Jump from small to large molecules

Koichi Tanaka: Born in Japan in 1959, in Toyama. He completed his engineering studies at Tohoku University in 1983 and currently works as a research and development engineer at Shimadzu Corp. in Kyoto.

NMR and mass spectrometry are no new techniques. Fundamentals of mass spectrometry XX. At the beginning of the twentieth century he put Joseph J. Thompson and NMR is a mid-century invention. They have been used for a long time in the world's chemical laboratories to perform all kinds of analyses, but until the contributions of Fenn, Tanaka and Wüthrich only served for small molecules. Proteins, being large and complex molecules, were out of reach.

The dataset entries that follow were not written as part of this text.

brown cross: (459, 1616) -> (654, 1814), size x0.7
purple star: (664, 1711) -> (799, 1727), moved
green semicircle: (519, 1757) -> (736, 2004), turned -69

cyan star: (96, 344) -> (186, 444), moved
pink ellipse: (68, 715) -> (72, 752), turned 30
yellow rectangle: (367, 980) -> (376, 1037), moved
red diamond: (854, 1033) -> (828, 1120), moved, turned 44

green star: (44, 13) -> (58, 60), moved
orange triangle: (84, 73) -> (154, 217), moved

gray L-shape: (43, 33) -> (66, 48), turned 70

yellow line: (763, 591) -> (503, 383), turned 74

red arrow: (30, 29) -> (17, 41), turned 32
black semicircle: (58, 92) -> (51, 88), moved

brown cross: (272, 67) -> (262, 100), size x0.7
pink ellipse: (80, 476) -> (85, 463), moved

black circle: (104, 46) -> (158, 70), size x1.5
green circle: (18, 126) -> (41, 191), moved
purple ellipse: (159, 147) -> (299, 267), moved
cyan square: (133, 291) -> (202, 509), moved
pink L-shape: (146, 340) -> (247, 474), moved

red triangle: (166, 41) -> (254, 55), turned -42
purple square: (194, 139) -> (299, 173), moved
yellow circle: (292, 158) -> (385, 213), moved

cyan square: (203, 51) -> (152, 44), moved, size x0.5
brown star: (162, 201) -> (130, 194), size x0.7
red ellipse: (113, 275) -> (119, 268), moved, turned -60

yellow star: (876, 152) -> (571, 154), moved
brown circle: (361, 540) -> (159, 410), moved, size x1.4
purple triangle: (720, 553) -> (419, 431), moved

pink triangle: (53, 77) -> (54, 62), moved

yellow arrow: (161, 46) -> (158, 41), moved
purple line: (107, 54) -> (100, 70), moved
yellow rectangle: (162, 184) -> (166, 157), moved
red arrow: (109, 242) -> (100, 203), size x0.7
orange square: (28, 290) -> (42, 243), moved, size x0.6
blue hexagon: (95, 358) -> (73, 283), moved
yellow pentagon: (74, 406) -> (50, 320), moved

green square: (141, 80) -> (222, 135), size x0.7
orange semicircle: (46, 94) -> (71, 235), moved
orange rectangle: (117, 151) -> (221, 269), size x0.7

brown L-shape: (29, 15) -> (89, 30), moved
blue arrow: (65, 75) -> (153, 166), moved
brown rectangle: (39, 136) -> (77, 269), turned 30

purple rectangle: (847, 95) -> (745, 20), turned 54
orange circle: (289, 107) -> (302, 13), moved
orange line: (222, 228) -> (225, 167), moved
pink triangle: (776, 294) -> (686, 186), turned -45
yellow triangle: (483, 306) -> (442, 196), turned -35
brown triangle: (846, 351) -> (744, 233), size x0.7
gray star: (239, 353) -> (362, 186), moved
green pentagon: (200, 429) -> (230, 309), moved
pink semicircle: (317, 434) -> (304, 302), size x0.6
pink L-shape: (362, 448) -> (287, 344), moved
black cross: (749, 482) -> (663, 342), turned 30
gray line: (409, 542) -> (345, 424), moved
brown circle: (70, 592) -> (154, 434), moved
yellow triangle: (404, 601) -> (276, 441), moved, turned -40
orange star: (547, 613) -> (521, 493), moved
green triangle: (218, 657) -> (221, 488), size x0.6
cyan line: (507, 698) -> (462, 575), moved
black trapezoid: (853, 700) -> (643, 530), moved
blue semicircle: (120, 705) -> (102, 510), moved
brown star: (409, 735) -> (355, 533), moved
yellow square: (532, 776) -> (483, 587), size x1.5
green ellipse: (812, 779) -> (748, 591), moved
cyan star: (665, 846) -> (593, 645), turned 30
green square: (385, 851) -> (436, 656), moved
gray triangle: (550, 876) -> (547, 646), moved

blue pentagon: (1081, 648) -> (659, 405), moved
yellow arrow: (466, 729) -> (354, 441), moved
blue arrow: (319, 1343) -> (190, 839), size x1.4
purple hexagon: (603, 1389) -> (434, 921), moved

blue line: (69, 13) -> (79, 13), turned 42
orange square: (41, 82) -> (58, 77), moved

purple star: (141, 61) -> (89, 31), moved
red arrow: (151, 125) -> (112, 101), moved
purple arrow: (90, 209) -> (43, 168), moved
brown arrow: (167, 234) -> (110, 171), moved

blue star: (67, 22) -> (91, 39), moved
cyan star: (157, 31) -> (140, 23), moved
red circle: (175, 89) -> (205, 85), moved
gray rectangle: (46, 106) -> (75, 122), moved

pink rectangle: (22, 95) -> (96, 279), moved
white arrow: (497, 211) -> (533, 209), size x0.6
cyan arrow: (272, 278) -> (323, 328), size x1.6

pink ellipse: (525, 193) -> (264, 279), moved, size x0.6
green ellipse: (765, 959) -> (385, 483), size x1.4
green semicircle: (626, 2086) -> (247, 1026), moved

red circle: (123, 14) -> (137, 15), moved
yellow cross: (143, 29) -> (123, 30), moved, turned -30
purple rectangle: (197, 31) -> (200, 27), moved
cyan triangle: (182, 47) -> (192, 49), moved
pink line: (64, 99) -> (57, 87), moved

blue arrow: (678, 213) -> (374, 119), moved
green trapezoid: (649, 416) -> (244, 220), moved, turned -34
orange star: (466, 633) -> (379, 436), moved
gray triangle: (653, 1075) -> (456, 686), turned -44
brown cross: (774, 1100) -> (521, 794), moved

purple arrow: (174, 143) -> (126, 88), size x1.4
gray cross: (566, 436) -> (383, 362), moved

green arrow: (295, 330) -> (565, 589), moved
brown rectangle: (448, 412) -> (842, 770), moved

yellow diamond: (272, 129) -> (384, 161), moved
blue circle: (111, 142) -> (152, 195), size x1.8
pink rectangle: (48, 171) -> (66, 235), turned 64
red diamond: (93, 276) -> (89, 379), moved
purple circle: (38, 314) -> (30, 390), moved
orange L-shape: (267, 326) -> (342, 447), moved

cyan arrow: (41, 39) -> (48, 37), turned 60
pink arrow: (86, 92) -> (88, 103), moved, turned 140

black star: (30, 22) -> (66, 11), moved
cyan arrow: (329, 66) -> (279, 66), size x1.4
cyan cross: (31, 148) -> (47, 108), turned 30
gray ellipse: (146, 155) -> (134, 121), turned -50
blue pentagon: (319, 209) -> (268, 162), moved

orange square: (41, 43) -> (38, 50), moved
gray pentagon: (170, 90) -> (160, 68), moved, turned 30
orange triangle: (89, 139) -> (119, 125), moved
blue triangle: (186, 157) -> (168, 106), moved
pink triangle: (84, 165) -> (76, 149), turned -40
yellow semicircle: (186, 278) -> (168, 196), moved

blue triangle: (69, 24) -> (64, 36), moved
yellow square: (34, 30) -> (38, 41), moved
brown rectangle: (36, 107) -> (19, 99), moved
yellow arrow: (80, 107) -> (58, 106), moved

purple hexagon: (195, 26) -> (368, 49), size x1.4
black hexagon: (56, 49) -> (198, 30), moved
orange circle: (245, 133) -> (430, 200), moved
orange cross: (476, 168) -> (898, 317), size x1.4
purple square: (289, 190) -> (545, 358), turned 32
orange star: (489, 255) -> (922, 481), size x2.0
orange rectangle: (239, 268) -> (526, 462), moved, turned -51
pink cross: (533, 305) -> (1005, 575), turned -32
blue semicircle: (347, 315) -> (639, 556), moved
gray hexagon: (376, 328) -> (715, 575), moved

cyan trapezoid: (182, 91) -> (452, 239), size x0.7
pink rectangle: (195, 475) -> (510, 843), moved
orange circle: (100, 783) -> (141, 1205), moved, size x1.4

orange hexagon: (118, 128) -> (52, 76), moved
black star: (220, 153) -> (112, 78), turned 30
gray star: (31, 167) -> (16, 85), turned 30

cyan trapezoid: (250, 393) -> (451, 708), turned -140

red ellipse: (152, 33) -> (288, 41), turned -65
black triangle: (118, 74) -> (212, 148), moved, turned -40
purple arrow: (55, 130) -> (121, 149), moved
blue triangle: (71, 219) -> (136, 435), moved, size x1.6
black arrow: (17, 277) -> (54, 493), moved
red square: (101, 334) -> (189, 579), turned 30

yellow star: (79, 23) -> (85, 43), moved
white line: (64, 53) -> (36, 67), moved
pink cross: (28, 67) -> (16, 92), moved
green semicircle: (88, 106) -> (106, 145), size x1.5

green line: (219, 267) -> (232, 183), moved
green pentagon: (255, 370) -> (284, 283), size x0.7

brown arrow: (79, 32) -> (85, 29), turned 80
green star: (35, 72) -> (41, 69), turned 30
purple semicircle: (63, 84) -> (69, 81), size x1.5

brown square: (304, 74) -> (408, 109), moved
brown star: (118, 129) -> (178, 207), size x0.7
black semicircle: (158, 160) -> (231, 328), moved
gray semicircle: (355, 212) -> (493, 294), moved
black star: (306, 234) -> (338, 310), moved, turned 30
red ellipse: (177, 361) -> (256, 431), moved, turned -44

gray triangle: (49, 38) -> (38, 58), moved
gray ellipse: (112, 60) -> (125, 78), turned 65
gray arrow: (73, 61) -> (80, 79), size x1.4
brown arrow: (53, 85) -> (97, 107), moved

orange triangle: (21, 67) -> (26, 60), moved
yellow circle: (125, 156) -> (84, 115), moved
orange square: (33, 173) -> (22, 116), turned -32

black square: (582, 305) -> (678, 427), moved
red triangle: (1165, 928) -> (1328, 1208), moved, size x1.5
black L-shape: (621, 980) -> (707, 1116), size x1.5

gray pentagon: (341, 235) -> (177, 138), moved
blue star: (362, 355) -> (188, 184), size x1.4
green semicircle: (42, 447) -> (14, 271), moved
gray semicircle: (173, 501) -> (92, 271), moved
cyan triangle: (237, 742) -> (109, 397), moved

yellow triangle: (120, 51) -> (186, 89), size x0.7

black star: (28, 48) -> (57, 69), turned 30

To determine the three-dimensional structure of a molecule using EMN, it is subjected to a powerful magnetic field and studies how atoms absorb radio waves. The scientist works from a collection of bulls on paper, but the proteins, being thousands of atoms, give crazy results. Wüthrich developed a systematic method of extracting information from this mixture of data, sequential mapping, and since then it has been possible to determine the structure of thousands of proteins. In addition, the method works in the solution, that is, in the same state in which proteins are found in the body.

Mass spectrometry

Kurt Wüthrich: Born in Aarberg, Switzerland, in 1938. In 1964 he received his PhD in inorganic chemistry from the University of Basel and since 1980 he has been a professor of biophysics from the Swiss Federal Institute of Technology (EHT) in Zurich. He is also a visiting professor at The Scripps Research Institute in La Jolla, California.

Mass spectrometry is a very powerful tool for sample analysis. It distributes and identifies molecules in mass and is sensitive to very small amounts, but in the identification process the molecules must become gaseous ions. With small molecules it is not difficult, but with proteins yes. Fenn and Tanaka, for their part, developed two methods of ionization and maintenance of suspended proteins, applicable to mass spectometry.